[Given data — start]
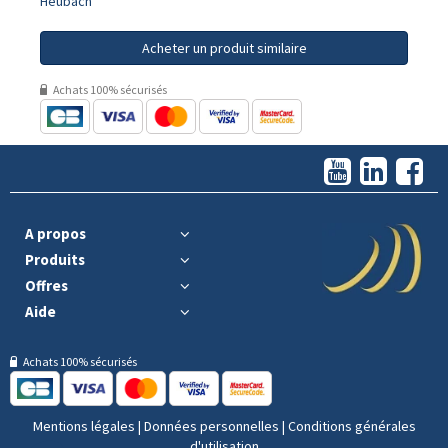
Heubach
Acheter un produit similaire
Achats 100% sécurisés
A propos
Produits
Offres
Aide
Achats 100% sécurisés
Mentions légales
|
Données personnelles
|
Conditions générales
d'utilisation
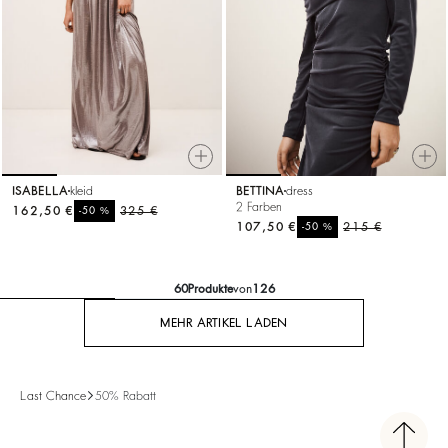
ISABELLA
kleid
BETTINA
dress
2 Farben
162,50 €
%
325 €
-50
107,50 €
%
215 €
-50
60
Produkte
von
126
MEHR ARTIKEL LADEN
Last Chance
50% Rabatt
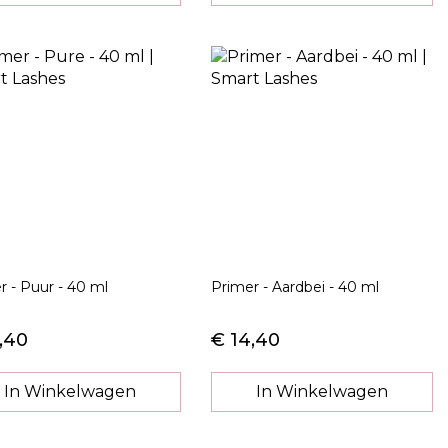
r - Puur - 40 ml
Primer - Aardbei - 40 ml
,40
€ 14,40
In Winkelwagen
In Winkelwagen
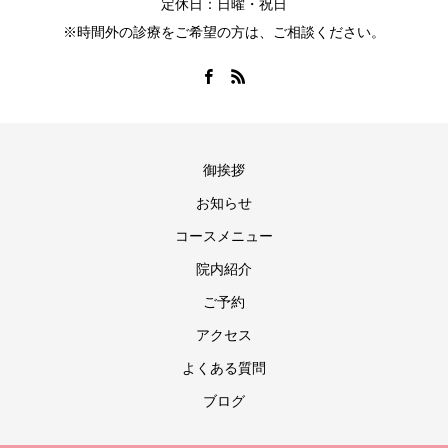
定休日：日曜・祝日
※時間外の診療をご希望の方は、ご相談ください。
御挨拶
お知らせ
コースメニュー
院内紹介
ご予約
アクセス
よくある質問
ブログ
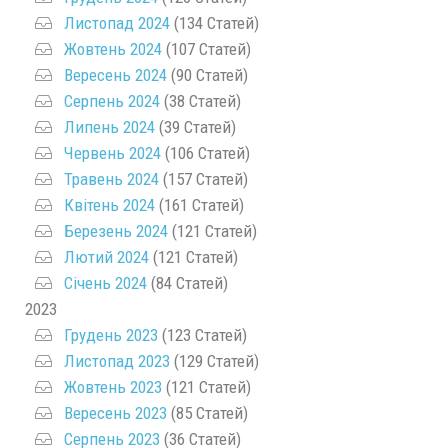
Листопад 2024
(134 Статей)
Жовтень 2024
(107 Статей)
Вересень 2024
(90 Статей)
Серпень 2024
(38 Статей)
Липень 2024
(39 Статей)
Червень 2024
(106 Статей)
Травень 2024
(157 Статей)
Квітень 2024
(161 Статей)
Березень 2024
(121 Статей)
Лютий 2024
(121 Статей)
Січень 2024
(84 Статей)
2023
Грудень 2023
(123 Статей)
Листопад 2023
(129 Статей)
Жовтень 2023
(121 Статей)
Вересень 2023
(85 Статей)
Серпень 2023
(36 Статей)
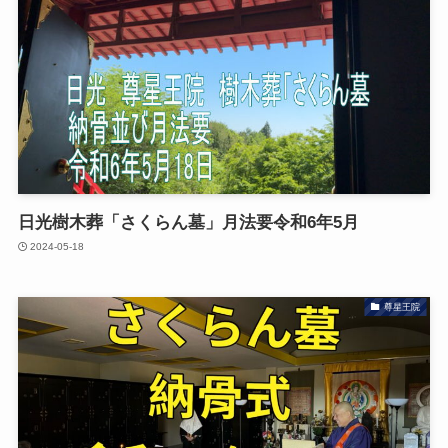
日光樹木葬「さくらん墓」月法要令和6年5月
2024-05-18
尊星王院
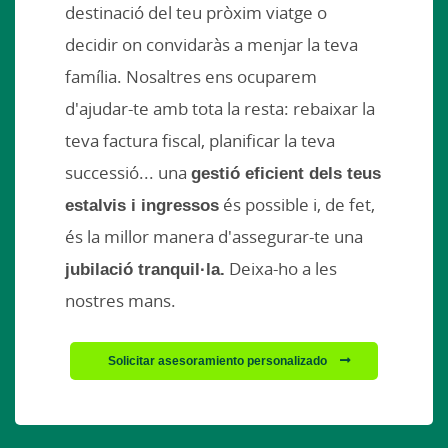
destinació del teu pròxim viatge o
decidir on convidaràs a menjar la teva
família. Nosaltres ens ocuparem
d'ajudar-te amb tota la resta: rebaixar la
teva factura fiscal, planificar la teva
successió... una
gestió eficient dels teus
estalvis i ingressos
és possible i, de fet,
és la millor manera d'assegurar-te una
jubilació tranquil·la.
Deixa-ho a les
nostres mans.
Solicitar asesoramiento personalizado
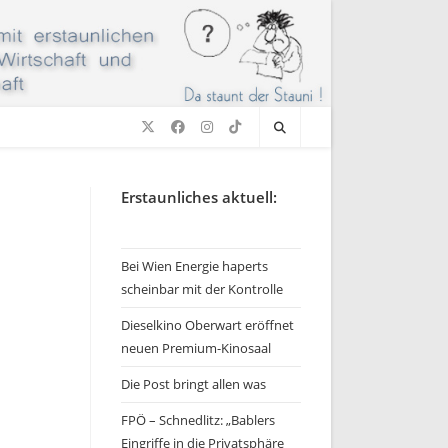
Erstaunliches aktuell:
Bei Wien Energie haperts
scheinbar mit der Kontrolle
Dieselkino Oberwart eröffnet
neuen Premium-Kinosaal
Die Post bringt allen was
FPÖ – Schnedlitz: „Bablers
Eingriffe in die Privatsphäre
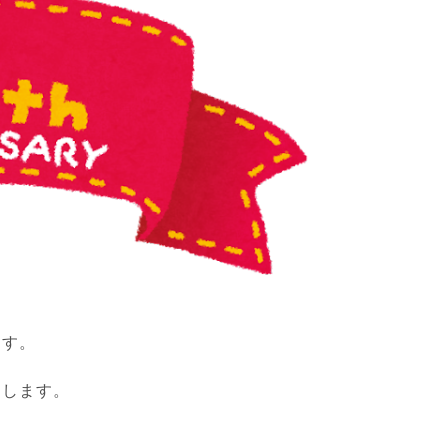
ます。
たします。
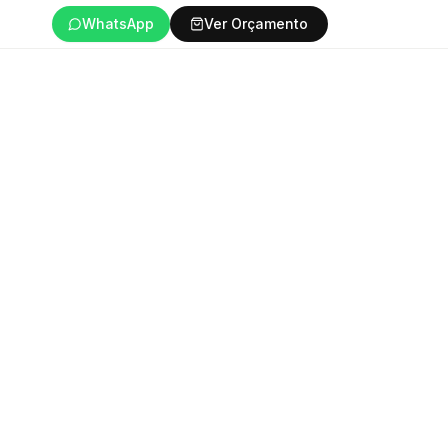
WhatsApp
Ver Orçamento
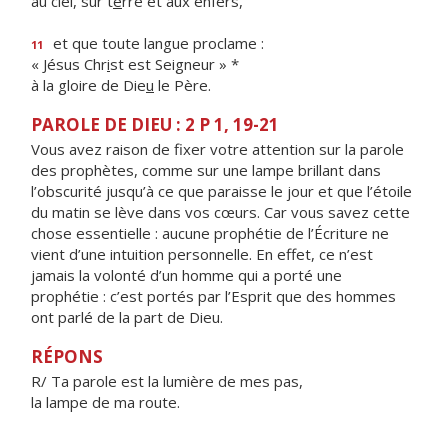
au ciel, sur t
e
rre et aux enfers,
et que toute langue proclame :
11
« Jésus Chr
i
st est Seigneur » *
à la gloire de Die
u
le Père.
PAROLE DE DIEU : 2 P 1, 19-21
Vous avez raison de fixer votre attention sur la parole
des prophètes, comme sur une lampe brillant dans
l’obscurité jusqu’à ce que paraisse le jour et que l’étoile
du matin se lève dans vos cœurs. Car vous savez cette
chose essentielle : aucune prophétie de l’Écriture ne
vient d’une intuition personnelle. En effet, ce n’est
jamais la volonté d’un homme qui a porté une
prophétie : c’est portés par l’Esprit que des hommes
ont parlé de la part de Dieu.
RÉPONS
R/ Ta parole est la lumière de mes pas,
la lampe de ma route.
[Given data — finish]
Description of the task:
Taking the entries above, copy word for word the lines from the one with "(90 Статей)" up to and including the one with "jamais la volonté d’un homme qui a porté une", without any picture.

Exercise result:
(90 Статей)
Серпень 2024
(38 Статей)
Липень 2024
(39 Статей)
Червень 2024
(106 Статей)
Травень 2024
(157 Статей)
Квітень 2024
(161 Статей)
Березень 2024
(121 Статей)
Лютий 2024
(121 Статей)
Січень 2024
(84 Статей)
2023
Грудень 2023
(123 Статей)
Листопад 2023
(129 Статей)
Жовтень 2023
(121 Статей)
Вересень 2023
(85 Статей)
Серпень 2023
(36 Статей)
日光樹木葬「さくらん墓」月法要令和6年5月
2024-05-18
尊星王院
destinació del teu pròxim viatge o
decidir on convidaràs a menjar la teva
família. Nosaltres ens ocuparem
d'ajudar-te amb tota la resta: rebaixar la
teva factura fiscal, planificar la teva
successió... una
gestió eficient dels teus
estalvis i ingressos
és possible i, de fet,
és la millor manera d'assegurar-te una
jubilació tranquil·la.
Deixa-ho a les
nostres mans.
Solicitar asesoramiento personalizado
Erstaunliches aktuell:
Bei Wien Energie haperts
scheinbar mit der Kontrolle
Dieselkino Oberwart eröffnet
neuen Premium-Kinosaal
Die Post bringt allen was
FPÖ – Schnedlitz: „Bablers
Eingriffe in die Privatsphäre
ます。
たします。
WhatsApp
Ver Orçamento
au ciel, sur t
e
rre et aux enfers,
et que toute langue proclame :
11
« Jésus Chr
i
st est Seigneur » *
à la gloire de Die
u
le Père.
PAROLE DE DIEU : 2 P 1, 19-21
Vous avez raison de fixer votre attention sur la parole
des prophètes, comme sur une lampe brillant dans
l’obscurité jusqu’à ce que paraisse le jour et que l’étoile
du matin se lève dans vos cœurs. Car vous savez cette
chose essentielle : aucune prophétie de l’Écriture ne
vient d’une intuition personnelle. En effet, ce n’est
jamais la volonté d’un homme qui a porté une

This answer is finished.